Li Fan, Fu Mingsheng, Chen Wenyu, Zhang Fan, Zhang Haixian, Qu Hong, Yi Zhang
IEEE Trans Neural Netw Learn Syst. 2024 Jul;35(7):8783-8796. doi: 10.1109/TNNLS.2022.3215596. Epub 2024 Jul 8.
Deep off-policy actor-critic algorithms have been successfully applied to challenging tasks in continuous control. However, these methods typically suffer from the poor sample efficiency problem, limiting their widespread adoption in real-world domains. To mitigate this issue, we propose a novel actor-critic algorithm with weakly pessimistic value estimation and optimistic policy optimization (WPVOP) for continuous control. WPVOP integrates two key ingredients: 1) a weakly pessimistic value estimation, which compensates the pessimism of lower confidence bound in conventional value function (i.e., clipped double Q -learning) to trigger exploration in low-value state-action regions and 2) an optimistic policy optimization algorithm by sampling actions that could benefit the policy learning most toward optimal Q -values for efficient exploration. We theoretically analyze that the proposed weakly pessimistic value estimation method is lower and upper bounded, and empirically show that it could avoid extremely over-optimistic value estimates. We show that these two ideas are largely complementary, and can be fruitfully integrated to improve performance and promote sample efficiency of exploration. We evaluate WPVOP on the suite of continuous control tasks from MuJoCo, achieving state-of-the-art sample efficiency and performance.

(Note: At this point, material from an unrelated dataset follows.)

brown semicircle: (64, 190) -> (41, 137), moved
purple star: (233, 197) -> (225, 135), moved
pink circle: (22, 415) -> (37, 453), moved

深度离策略演员-评论家算法已成功应用于连续控制中的挑战性任务。然而,这些方法通常存在样本效率低下的问题,限制了它们在现实世界领域的广泛应用。为了缓解这一问题,我们提出了一种用于连续控制的具有弱悲观值估计和乐观策略优化(WPVOP)的新型演员-评论家算法。WPVOP整合了两个关键要素:1)弱悲观值估计,它补偿了传统值函数中较低置信界的悲观性(即裁剪双Q学习),以在低价值状态-动作区域触发探索;2)一种乐观策略优化算法,通过采样最有利于策略学习朝着最优Q值进行高效探索的动作。我们从理论上分析了所提出的弱悲观值估计方法是有上下界的,并通过实验表明它可以避免极其过度乐观的值估计。我们表明这两个想法在很大程度上是互补的,并且可以有效地整合以提高性能并促进探索的样本效率。我们在MuJoCo的连续控制任务套件上评估了WPVOP,实现了当前最优的样本效率和性能。